The oil-producing region, made up of nine states and over two-hundred communities, each with problems of health care delivery, portable water, education, accessible roads, unemployment, environmental degredation, etc. has lingered, even before the formation of OMPADEC in 1992 and they are still the cries of the people to this day. How can a region that produces over two million barrels of oil per day; a region that puts Nigeria among the top ten oil exporting countries in the world, and number one in Africa; a region with oil and gas flowing from Qua Iboe terminal in Akwa Ibom state to Escravos in Delta state; a region that funds well over 78% of the trillion Naira budgets in Nigeria, be the poorest, most dangerous (environmentally) and less developed oil-producing region in the world?

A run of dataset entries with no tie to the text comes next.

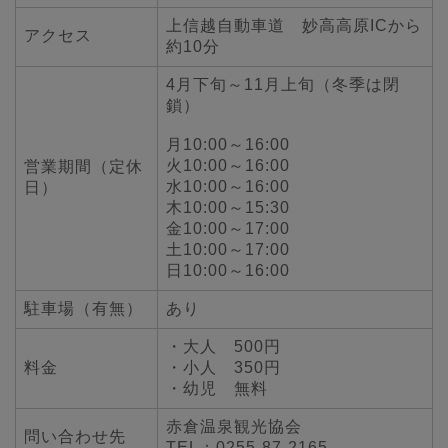
上信越自動車道 妙高高原ICから
アクセス
約10分
4月下旬～11月上旬（冬季は閉
鎖）
月10:00～16:00
火10:00～16:00
営業期間（定休
水10:00～16:00
日）
木10:00～15:30
金10:00～17:00
土10:00～17:00
日10:00～16:00
駐車場（有無）
あり
・大人 500円
料金
・小人 350円
・幼児 無料
赤倉温泉観光協会
問い合わせ先
TEL：0255-87-2165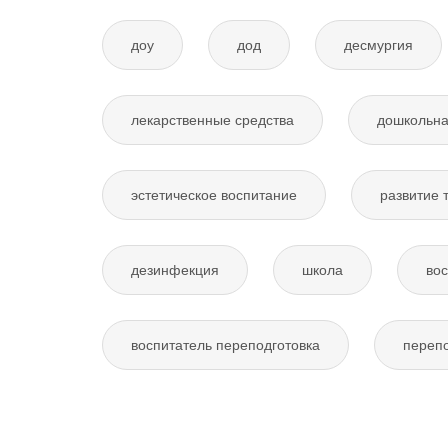
доу
дод
десмургия
лекарственные средства
дошкольна
эстетическое воспитание
развитие 
дезинфекция
школа
вос
воспитатель переподготовка
перепо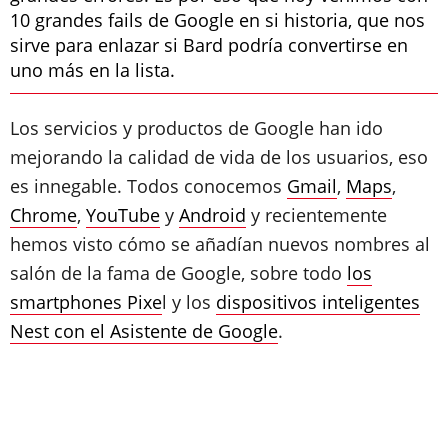
10 grandes fails de Google en si historia, que nos
sirve para enlazar si Bard podría convertirse en
uno más en la lista.
Los servicios y productos de Google han ido
mejorando la calidad de vida de los usuarios, eso
es innegable. Todos conocemos
Gmail
,
Maps
,
Chrome
,
YouTube
y
Android
y recientemente
hemos visto cómo se añadían nuevos nombres al
salón de la fama de Google, sobre todo
los
smartphones Pixe
l y los
dispositivos inteligentes
Nest con el Asistente de Google
.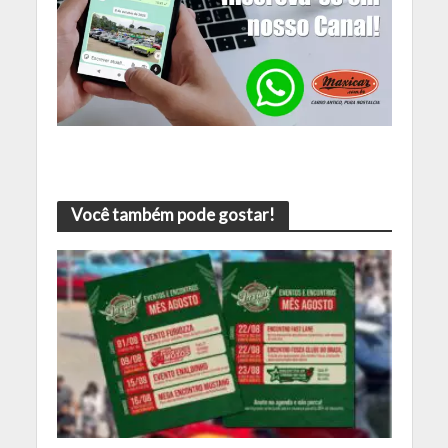
Você também pode gostar!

It is really sad to know that beneath Soku community in Rivers State (one of the communities close to the Atlantic), lays tons of oil and natural gas, exported daily, and has but wooden boats to convey indigenes to and from neighboring communities, but most shocking and painful to see is Oloibiri in Bayelsa State (where oil was first found in Nigeria) with mud huts and stream as source of drinking water.

Are we paying the price for our God given resources? Or are we just custodians of Nigeria’s most priced possession? The last words of our late Civil Right activist Ken Saro-Wiwa, “…the struggle still continues” will always ring a bell in our bleeding hearts, and no matter how far, or how long it will take us, this struggle will continue.